Task to complete: Could you transcribe each entry below exactly, minus the images?

Source information:
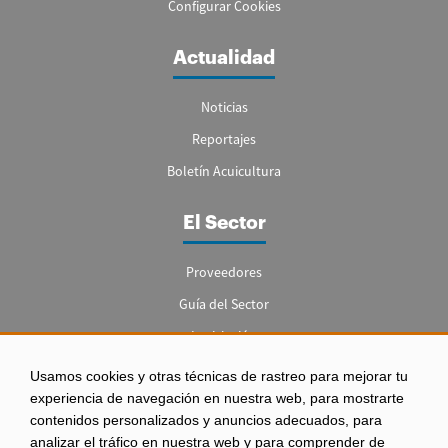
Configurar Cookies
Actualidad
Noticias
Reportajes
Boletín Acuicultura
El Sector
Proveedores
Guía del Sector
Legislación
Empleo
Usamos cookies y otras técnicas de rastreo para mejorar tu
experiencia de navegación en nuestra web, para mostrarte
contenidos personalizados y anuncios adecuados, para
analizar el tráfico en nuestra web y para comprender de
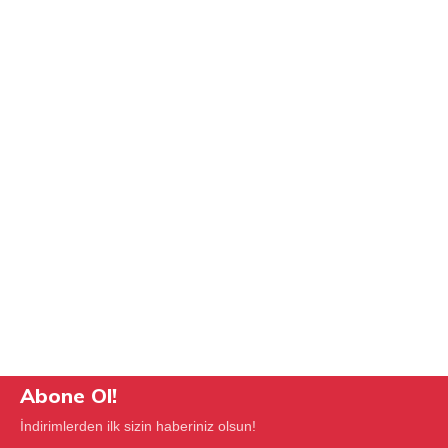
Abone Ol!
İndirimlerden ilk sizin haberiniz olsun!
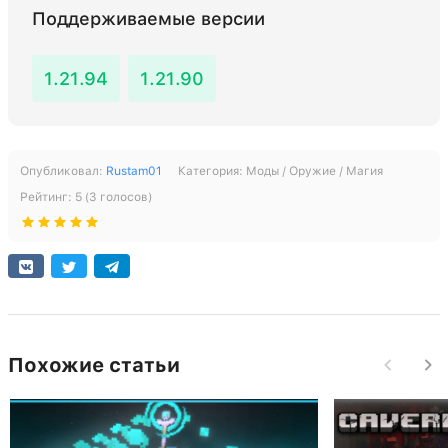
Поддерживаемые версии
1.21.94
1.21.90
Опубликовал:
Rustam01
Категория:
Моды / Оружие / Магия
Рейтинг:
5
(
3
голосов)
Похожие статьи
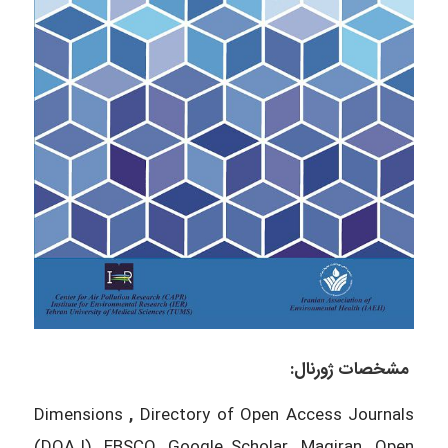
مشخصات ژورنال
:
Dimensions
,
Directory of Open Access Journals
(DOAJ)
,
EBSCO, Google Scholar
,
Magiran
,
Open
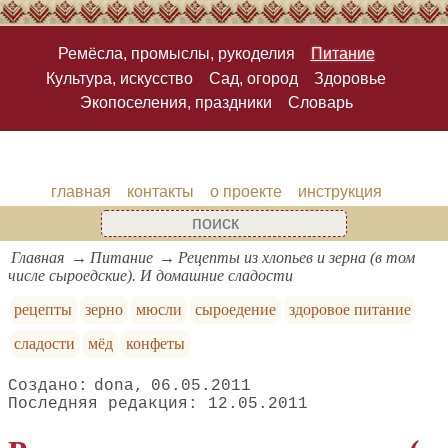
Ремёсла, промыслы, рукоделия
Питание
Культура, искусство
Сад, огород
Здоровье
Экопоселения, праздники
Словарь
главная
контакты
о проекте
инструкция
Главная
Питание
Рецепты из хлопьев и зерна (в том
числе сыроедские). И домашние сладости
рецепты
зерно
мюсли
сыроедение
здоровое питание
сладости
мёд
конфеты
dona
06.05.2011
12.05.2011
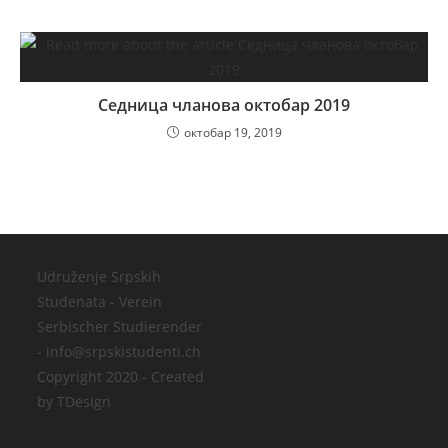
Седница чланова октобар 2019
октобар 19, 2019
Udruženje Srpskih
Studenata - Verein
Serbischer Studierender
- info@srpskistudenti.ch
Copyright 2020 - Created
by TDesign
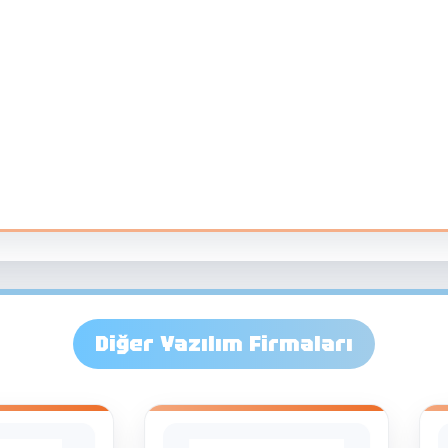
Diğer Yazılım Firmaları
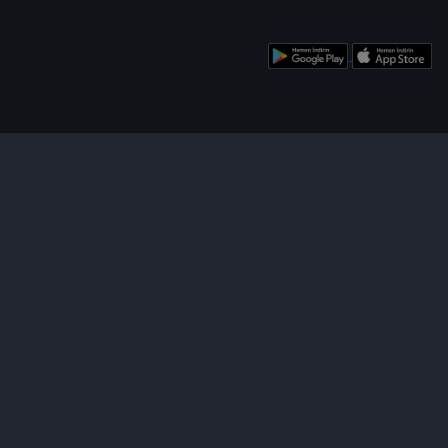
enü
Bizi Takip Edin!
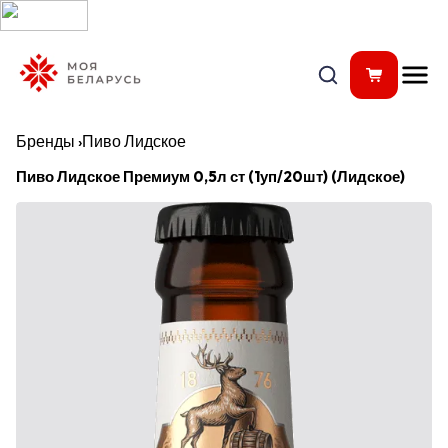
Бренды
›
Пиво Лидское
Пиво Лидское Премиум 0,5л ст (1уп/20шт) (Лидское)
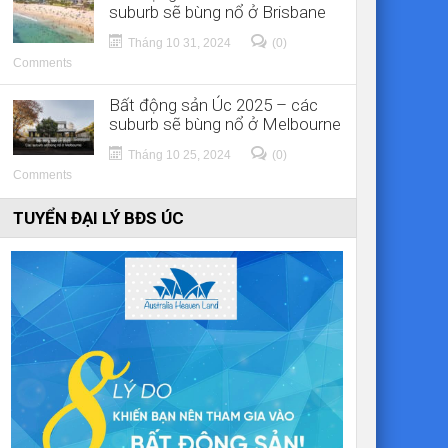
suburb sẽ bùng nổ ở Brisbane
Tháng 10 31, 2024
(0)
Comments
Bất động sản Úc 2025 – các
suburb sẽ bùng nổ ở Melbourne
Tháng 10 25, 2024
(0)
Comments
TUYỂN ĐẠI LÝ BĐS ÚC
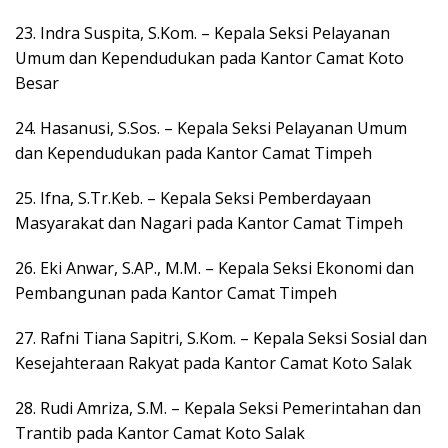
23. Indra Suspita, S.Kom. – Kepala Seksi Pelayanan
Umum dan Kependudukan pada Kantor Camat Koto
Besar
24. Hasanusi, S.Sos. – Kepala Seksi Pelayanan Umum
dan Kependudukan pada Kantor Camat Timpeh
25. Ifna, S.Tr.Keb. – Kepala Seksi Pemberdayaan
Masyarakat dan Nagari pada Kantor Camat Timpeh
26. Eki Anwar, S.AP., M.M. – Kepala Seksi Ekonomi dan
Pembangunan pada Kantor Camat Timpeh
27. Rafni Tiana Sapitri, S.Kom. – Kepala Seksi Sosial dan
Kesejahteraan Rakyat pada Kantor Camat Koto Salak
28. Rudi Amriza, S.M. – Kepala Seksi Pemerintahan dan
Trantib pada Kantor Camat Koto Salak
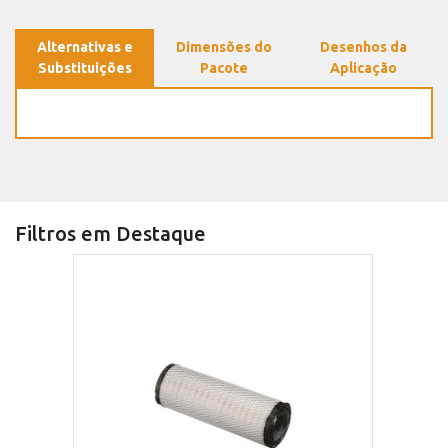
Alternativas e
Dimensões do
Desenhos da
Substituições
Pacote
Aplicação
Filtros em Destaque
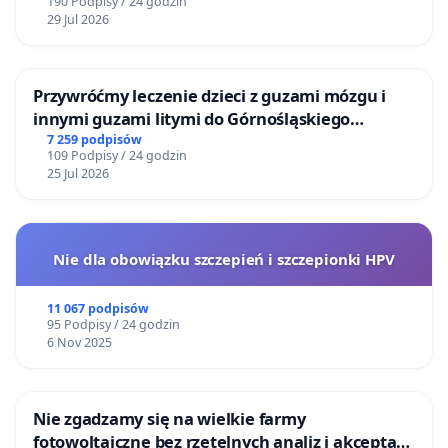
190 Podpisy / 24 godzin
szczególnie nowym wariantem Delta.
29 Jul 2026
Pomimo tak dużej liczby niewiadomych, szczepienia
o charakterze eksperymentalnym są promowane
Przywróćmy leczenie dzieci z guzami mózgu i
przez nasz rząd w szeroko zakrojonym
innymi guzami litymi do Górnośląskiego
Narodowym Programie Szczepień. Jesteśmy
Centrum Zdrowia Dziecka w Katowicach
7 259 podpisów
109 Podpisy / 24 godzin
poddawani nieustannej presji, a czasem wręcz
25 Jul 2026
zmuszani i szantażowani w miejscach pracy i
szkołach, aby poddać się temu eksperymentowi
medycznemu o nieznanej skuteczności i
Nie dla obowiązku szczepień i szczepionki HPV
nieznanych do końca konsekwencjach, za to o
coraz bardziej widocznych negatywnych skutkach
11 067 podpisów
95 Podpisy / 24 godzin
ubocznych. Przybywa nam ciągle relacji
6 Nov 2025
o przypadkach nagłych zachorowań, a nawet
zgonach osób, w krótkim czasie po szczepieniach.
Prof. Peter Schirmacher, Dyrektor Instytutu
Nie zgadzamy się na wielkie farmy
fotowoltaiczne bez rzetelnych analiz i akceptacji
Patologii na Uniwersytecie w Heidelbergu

Solution for this problem:
Configurar Cookies
Actualidad
Noticias
Reportajes
Boletín Acuicultura
El Sector
Proveedores
Guía del Sector
Legislación
Empleo
Usamos cookies y otras técnicas de rastreo para mejorar tu
experiencia de navegación en nuestra web, para mostrarte
contenidos personalizados y anuncios adecuados, para
analizar el tráfico en nuestra web y para comprender de
Abone Ol!
İndirimlerden ilk sizin haberiniz olsun!
Поддерживаемые версии
1.21.94
1.21.90
Опубликовал:
Rustam01
Категория:
Моды / Оружие / Магия
Рейтинг:
5
(
3
голосов)
Похожие статьи
مشخصات ژورنال
:
Dimensions
,
Directory of Open Access Journals
(DOAJ)
,
EBSCO, Google Scholar
,
Magiran
,
Open
Ремёсла, промыслы, рукоделия
Питание
Культура, искусство
Сад, огород
Здоровье
Экопоселения, праздники
Словарь
главная
контакты
о проекте
инструкция
Главная
Питание
Рецепты из хлопьев и зерна (в том
числе сыроедские). И домашние сладости
рецепты
зерно
мюсли
сыроедение
здоровое питание
сладости
мёд
конфеты
dona
06.05.2011
12.05.2011
Седница чланова октобар 2019
октобар 19, 2019
Udruženje Srpskih
Studenata - Verein
Serbischer Studierender
- info@srpskistudenti.ch
Copyright 2020 - Created
by TDesign
Diğer Yazılım Firmaları
enü
Bizi Takip Edin!
Бренды
›
Пиво Лидское
Пиво Лидское Премиум 0,5л ст (1уп/20шт) (Лидское)
suburb sẽ bùng nổ ở Brisbane
Tháng 10 31, 2024
(0)
Comments
Bất động sản Úc 2025 – các
suburb sẽ bùng nổ ở Melbourne
Tháng 10 25, 2024
(0)
Comments
TUYỂN ĐẠI LÝ BĐS ÚC
23. Indra Suspita, S.Kom. – Kepala Seksi Pelayanan
Umum dan Kependudukan pada Kantor Camat Koto
Besar
24. Hasanusi, S.Sos. – Kepala Seksi Pelayanan Umum
dan Kependudukan pada Kantor Camat Timpeh
25. Ifna, S.Tr.Keb. – Kepala Seksi Pemberdayaan
Masyarakat dan Nagari pada Kantor Camat Timpeh
26. Eki Anwar, S.AP., M.M. – Kepala Seksi Ekonomi dan
Pembangunan pada Kantor Camat Timpeh
27. Rafni Tiana Sapitri, S.Kom. – Kepala Seksi Sosial dan
Kesejahteraan Rakyat pada Kantor Camat Koto Salak
28. Rudi Amriza, S.M. – Kepala Seksi Pemerintahan dan
Trantib pada Kantor Camat Koto Salak
Alternativas e
Dimensões do
Desenhos da
Substituições
Pacote
Aplicação
Filtros em Destaque
190 Podpisy / 24 godzin
szczególnie nowym wariantem Delta.
29 Jul 2026
Pomimo tak dużej liczby niewiadomych, szczepienia
o charakterze eksperymentalnym są promowane
Przywróćmy leczenie dzieci z guzami mózgu i
przez nasz rząd w szeroko zakrojonym
innymi guzami litymi do Górnośląskiego
Narodowym Programie Szczepień. Jesteśmy
Centrum Zdrowia Dziecka w Katowicach
7 259 podpisów
109 Podpisy / 24 godzin
poddawani nieustannej presji, a czasem wręcz
25 Jul 2026
zmuszani i szantażowani w miejscach pracy i
szkołach, aby poddać się temu eksperymentowi
medycznemu o nieznanej skuteczności i
Nie dla obowiązku szczepień i szczepionki HPV
nieznanych do końca konsekwencjach, za to o
coraz bardziej widocznych negatywnych skutkach
11 067 podpisów
95 Podpisy / 24 godzin
ubocznych. Przybywa nam ciągle relacji
6 Nov 2025
o przypadkach nagłych zachorowań, a nawet
zgonach osób, w krótkim czasie po szczepieniach.
Prof. Peter Schirmacher, Dyrektor Instytutu
Nie zgadzamy się na wielkie farmy
fotowoltaiczne bez rzetelnych analiz i akceptacji
Patologii na Uniwersytecie w Heidelbergu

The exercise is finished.